### What to work on
Please output only the lines running from the one that contains "del prof. Gustavo del B. del 25.07.2050" through the last line of the data below, exactly as they stand, with no pictures.

### Records for the exercise
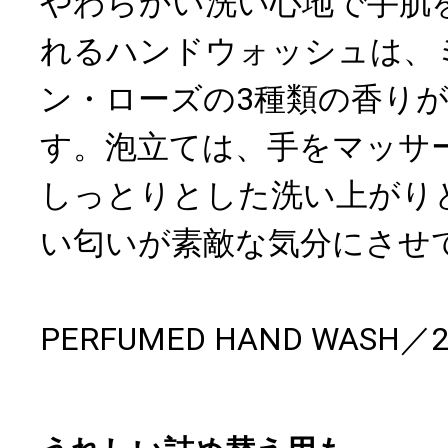
やわらかい洗い心地で手肌
れるハンドウォッシュは、
ン・ローズの3種類の香り
す。泡立ては、手をマッサ
しっとりとした洗い上がり
い匂いが素敵な気分にさせ
PERFUMED HAND WASH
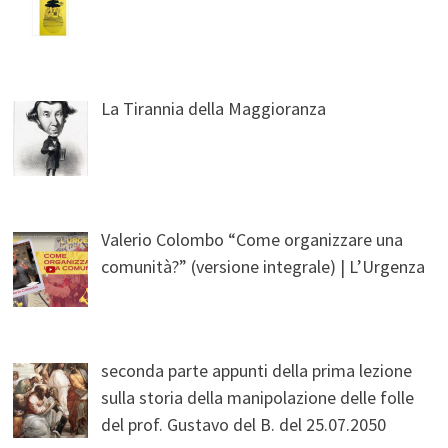
La Tirannia della Maggioranza
Valerio Colombo “Come organizzare una
comunità?” (versione integrale) | L’Urgenza
seconda parte appunti della prima lezione
sulla storia della manipolazione delle folle
del prof. Gustavo del B. del 25.07.2050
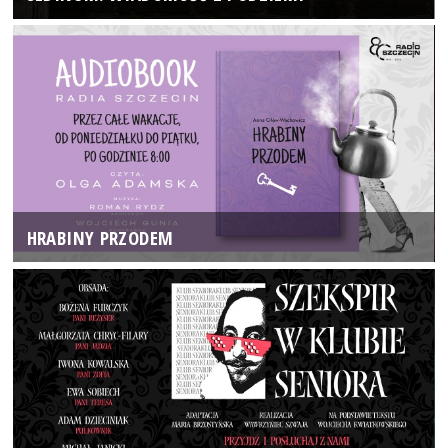
HRABINY PRZODEM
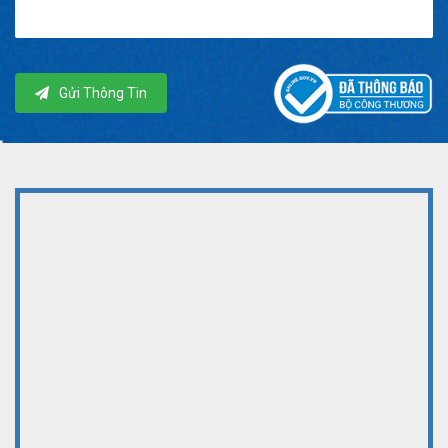
Gửi Thông Tin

### Exercise response
del prof. Gustavo del B. del 25.07.2050
HRABINY PRZODEM
Gửi Thông Tin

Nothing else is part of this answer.